Stay tuned to this fine-tuning series as we will cover the observability of our jobs through MLflow, which is essential for maximizing model effectiveness.

AI Summary and Description: Yes

Summary: The text provides a comprehensive overview of fine-tuning a generative AI model for chatbot applications in retail, emphasizing the preparation of datasets, fine-tuning methodologies, and hyperparameter optimization. This is particularly relevant for AI professionals and those involved in AI security or MLOps, as it highlights important practices and challenges in the deployment of AI models in consumer-facing applications.

Detailed Description:
The text details the process of fine-tuning the Gemma instruction-tuned model for use in retail chatbots, with a focus on creating a conversational AI experience that is contextually aware of product catalogs. Here are the major points covered:

– **Use Case Context**:
– Fine-tuning models for chatbots in retail to improve customer interactions and product recommendations.

– **Dataset Preparation**:
– The dataset consists of a curated collection of over 5.8 million products, focusing on clothing items.
– Key components of the dataset include Question, Answer, and Context, to create meaningful conversational exchanges.
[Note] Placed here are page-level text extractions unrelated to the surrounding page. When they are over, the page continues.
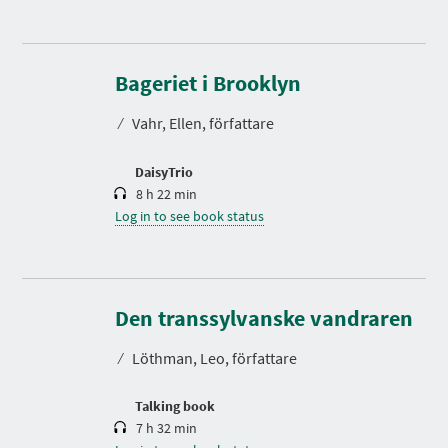
D
u
r
Bageriet i Brooklyn
a
t
⁄
Vahr, Ellen, författare
i
o
n
DaisyTrio
8 h 22 min
Log in to see book status
D
u
r
Den transsylvanske vandraren
a
t
⁄
Löthman, Leo, författare
i
o
n
Talking book
7 h 32 min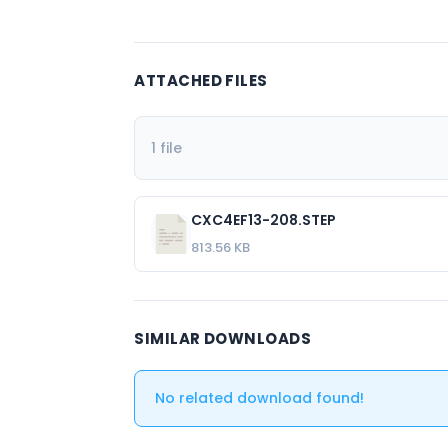
ATTACHED FILES
1 file
CXC4EF13-208.STEP
813.56 KB
SIMILAR DOWNLOADS
No related download found!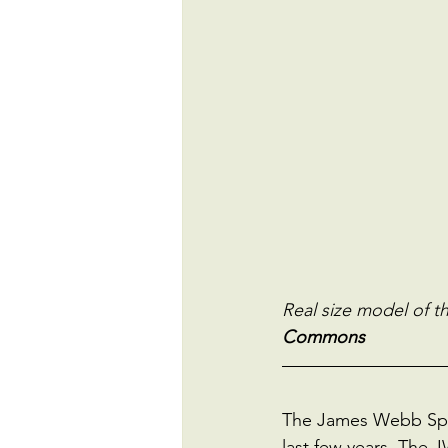
Real size model of 
Commons
The James Webb Space
last few years. The 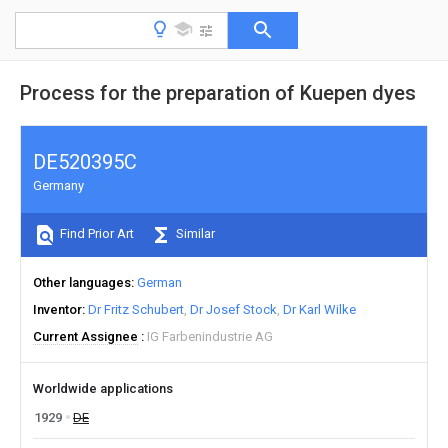
Process for the preparation of Kuepen dyes
DE520395C
Germany
Find Prior Art
Similar
Other languages
German
Inventor
Dr Fritz Schubert
Dr Josef Stock
Dr Karl Wilke
Current Assignee
IG Farbenindustrie AG
Worldwide applications
1929
DE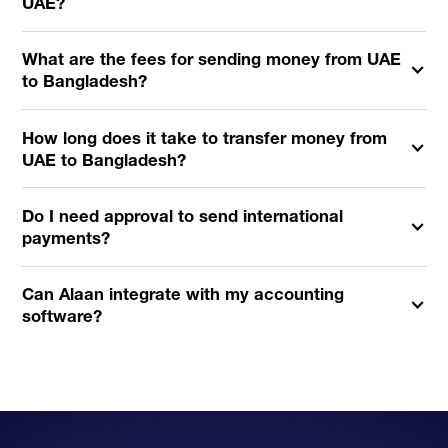
UAE?
What are the fees for sending money from UAE
to Bangladesh?
How long does it take to transfer money from
UAE to Bangladesh?
Do I need approval to send international
payments?
Can Alaan integrate with my accounting
software?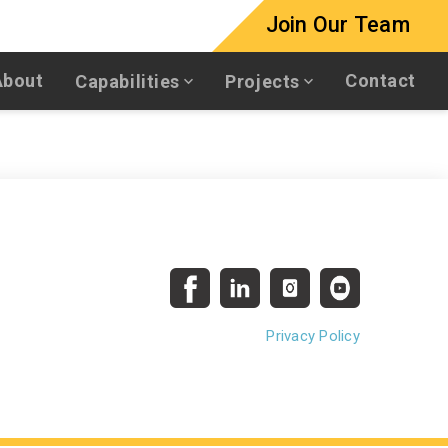
Join Our Team
About
Contact
Capabilities
Projects
Privacy Policy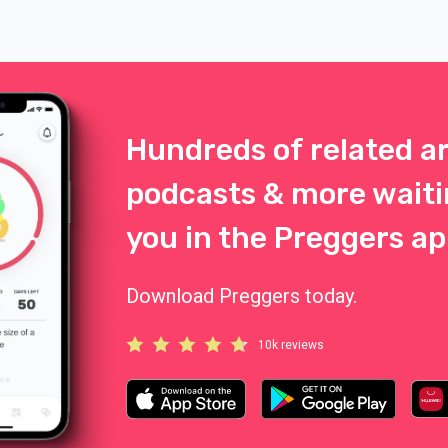
necessarily the eye color of eit
parent. Complicated and logical
the same time. And exciting.
Hundreds of related ar
podcasts & more waiti
you in the Preggers ap
Download Preggers today.
10k reviews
– **Fine-tuning Process**:
– Fine-tuning involves optimizing the dataset and the model using techniques like Low-Rank Adaptation (LoRA).
– Initial trials utilized quantized models for experimentation, moving to non-quantized models for large-scale fine-tuning.

– **Hyperparameter Tuning**:
– Crucial parameters for model performance include:
– **lora_r**: Rank for low-rank matrices.
– **lora_alpha**: Scaling factor for LoRA updates.
– **Learning Rate**: Step size for the optimizer.
– **Max Sequence Length**: Length of input sequences.
– **Others**: Dropout, Weight decay, Epochs, etc.
– The text also presents a table detailing experimental values for these parameters, underscoring their impact on model accuracy.

– **Configuration Challenges**:
– Discusses the configuration settings critical for successful training and the significance of accurate resource allocation in multi-GPU setups.
– Highlights the problem-solving approach taken when issues like repetitive outputs were encountered.

– **Finalization of Fine-Tuning**:
– Emphasizes the importance of saving the fine-tuned model’s weights and configuration for future deployment.

– **Upcoming Topics**:
– The text teases future discussions on observability and MLflow for maximizing model effectiveness.

This analysis showcases critical processes in AI, including data preparation, model tuning, and infrastructure considerations, making it important for professionals involved in AI, MLOps, and cloud-based AI security. Understanding these components can aid organizations in deploying effective AI-driven customer engagement tools while addressing the inherent complexities and optimizing performance.